Jerusalem is one of the oldest cities in the world. The city has major ties to Christianity, Judaism and Islam. Due to the fact, there is so much to see in Israel, tours are basically inevitable. After researching our options, we decided to go on a few day tours with Viator. We opted for the In the Footsteps of Jesus: Walking Tour, Masada and the Dead Sea, the Sea of Galilee tour. Each tour was extremely thorough but after a while, I did find myself getting bored with the lengthy explanations of every little artifact. I also was reminded why I DON’T normally go on tours when I travel. I prefer to explore on my own because its cheaper than paying for a tour and I like being in control of my schedule.
sidenote: You can take a shared taxi from the Tel Aviv airport to Jerusalem for 60 Shekels ($15) but typically they don’t leave until they’re full.

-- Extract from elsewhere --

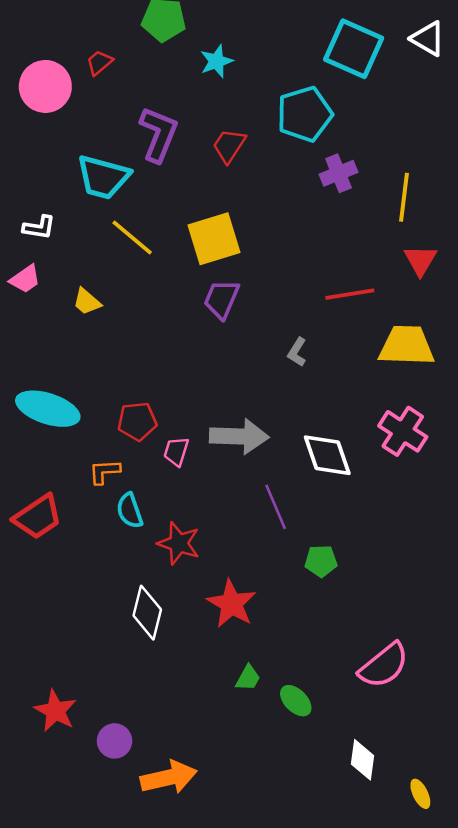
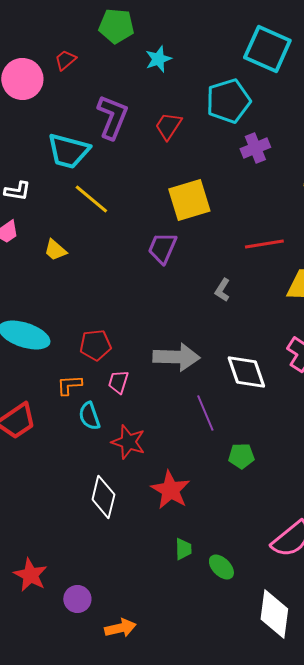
yellow square: (214, 239) -> (189, 200), moved
pink trapezoid: (176, 451) -> (118, 382), moved
green trapezoid: (248, 678) -> (183, 549), turned -30
white diamond: (362, 760) -> (274, 614), size x1.5
orange arrow: (169, 777) -> (120, 628), size x0.7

It rests on the City of David and is surrounded by a wall of over 2.5 miles long, and has seven gates. Old City is particularly unique because it is divided into four residential quarters; Armenian, Muslim (largest quarter), Christian, and Jewish (location of the wailing wall). On our first night out in the Old City, my father was offered 100 camels and a horse for my hand in marriage. A marriage proposal on the first night let me know this trip was going to be epic.
Outdoor shopping district. Lots of stores like Zara, Mango, Nike can be found here. There are also several restaurants and cafes to choose from. We dined at Luciana and the pesto pizza was amazing.
We only spent one night in Tel Aviv but it seemed as different as night and day in comparison to Jerusalem. For one, Tel Aviv was noticeably warmer. Because Tel Aviv is on the Mediterranean sea, the city has a more relaxed vibe. Tel Aviv is a city with many western influences. We didn’t see any American fast food restaurants in Jerusalem but in Tel Aviv they are plentiful. There also was much more variation in the way people were dressed, women especially.
We stayed at Hotel Yehuda in Jerusalem. It’s ranked as the #6 hotel in Jerusalem on Trip Advisor. I chose the hotel because breakfast is included and the rooms are quite spacious. The hotel also has a small gym. However, it is quite far from the city center so I would not recommend it. Our tours left from the center so each day we had to take a taxi to and from the meeting point. Each taxi ride was about $10-15 so that added up quickly. Also, there are no restaurants within walking distance of the hotel. In Tel Aviv, we stayed at the Port Hotel but it definitely did not look like the pictures. It’s a no frills budget hotel.
Overall I thoroughly enjoyed Israel. I would go back to Tel Aviv but probably not Jerusalem. I enjoyed Jerusalem but it would have been nice to explore Tel Aviv a bit more. I’d like to experience Tel Aviv in the summer. If you prefer more of a city, you should opt to stay in Tel Aviv. Tours are also available from Tel Aviv to all the major sights in Jerusalem and surrounding cities. Meals on average range from 40-70 Shekels ( $10-18). 1 Shekel is equivalent to 26 cents. Most places also accept US Dollars. Taxis are a good way to get around Jerusalem and Tel Aviv but there are also buses. You can take the train from Tel Aviv to Jerusalem for less than $10. Jerusalem is about 30-45 minutes away from Tel Aviv depending on traffic. Tipping is usually 10%. I found Israelis to be quite friendly and willing to help. Although Israel is often in the news due to violence in certain areas, at no time did I ever feel unsafe.